§ EXERCISE GOAL
All lines in the material with the string "ogni" should be listed.

[Opening EXTRACTED DATA section]

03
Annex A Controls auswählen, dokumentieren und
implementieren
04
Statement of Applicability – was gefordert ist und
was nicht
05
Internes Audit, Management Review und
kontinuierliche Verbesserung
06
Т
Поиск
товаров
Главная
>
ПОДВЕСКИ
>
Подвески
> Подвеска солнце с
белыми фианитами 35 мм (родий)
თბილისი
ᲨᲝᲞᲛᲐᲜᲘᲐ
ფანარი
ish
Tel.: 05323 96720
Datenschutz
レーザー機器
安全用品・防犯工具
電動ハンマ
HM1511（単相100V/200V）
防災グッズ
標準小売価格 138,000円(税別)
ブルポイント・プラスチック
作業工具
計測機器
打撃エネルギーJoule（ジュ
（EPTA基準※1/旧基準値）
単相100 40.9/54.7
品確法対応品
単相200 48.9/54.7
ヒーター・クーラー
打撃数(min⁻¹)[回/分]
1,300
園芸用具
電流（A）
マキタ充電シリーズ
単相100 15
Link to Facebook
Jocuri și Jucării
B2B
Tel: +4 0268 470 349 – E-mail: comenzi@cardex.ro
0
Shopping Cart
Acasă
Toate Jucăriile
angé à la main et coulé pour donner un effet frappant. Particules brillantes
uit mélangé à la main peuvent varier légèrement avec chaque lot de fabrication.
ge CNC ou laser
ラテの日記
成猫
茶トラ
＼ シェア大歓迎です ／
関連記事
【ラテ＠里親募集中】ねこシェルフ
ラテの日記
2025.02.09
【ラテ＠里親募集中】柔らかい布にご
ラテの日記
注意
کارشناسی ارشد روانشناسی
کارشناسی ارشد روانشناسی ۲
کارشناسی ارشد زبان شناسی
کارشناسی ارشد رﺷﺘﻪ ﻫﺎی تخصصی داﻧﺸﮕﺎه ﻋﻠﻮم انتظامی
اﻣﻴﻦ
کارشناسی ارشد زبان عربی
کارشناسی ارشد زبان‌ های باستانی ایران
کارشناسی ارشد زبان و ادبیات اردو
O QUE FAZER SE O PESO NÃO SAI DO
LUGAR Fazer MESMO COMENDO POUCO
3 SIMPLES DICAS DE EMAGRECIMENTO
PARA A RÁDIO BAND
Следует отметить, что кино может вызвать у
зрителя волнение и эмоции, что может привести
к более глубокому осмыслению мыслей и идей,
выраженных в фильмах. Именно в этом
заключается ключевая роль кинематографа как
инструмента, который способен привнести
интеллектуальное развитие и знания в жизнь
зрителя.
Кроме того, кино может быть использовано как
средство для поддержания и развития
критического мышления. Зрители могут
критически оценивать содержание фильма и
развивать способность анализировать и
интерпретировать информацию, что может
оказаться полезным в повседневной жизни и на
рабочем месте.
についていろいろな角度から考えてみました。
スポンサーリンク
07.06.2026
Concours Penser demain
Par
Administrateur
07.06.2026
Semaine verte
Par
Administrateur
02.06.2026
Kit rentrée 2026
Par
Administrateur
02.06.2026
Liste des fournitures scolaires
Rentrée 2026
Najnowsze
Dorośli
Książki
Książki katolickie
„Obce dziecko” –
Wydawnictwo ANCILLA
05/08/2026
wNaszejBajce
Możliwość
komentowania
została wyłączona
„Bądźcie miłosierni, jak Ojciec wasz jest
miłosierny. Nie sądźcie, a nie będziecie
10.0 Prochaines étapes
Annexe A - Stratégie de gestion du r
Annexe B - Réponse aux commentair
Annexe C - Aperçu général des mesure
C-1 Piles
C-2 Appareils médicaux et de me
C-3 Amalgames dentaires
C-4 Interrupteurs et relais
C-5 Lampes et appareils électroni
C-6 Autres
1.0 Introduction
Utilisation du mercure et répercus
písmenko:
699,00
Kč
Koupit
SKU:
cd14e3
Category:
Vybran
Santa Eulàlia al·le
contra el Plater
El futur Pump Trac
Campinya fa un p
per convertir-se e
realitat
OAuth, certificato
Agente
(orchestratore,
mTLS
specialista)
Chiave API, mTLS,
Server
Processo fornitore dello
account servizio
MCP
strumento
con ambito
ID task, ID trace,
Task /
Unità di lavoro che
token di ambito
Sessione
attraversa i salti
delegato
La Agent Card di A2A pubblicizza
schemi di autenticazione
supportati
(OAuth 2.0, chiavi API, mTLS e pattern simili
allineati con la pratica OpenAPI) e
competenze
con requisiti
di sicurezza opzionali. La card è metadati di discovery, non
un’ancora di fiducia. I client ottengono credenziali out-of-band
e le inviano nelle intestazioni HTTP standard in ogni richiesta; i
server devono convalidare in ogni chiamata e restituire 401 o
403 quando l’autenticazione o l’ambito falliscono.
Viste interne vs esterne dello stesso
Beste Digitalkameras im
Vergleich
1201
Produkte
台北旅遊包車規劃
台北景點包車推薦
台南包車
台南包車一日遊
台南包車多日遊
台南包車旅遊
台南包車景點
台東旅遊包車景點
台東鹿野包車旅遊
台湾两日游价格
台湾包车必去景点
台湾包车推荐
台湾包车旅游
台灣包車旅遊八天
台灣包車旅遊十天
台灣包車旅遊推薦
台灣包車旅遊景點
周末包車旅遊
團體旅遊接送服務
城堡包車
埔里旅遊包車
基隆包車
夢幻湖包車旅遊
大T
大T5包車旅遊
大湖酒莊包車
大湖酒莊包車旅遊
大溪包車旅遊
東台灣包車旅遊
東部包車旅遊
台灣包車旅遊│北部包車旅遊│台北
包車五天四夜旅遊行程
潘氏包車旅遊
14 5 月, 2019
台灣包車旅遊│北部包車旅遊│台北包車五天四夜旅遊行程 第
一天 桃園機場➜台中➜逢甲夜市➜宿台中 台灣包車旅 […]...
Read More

[Closing EXTRACTED DATA section]

§ COMPLETED TASK
e le inviano nelle intestazioni HTTP standard in ogni richiesta; i
server devono convalidare in ogni chiamata e restituire 401 o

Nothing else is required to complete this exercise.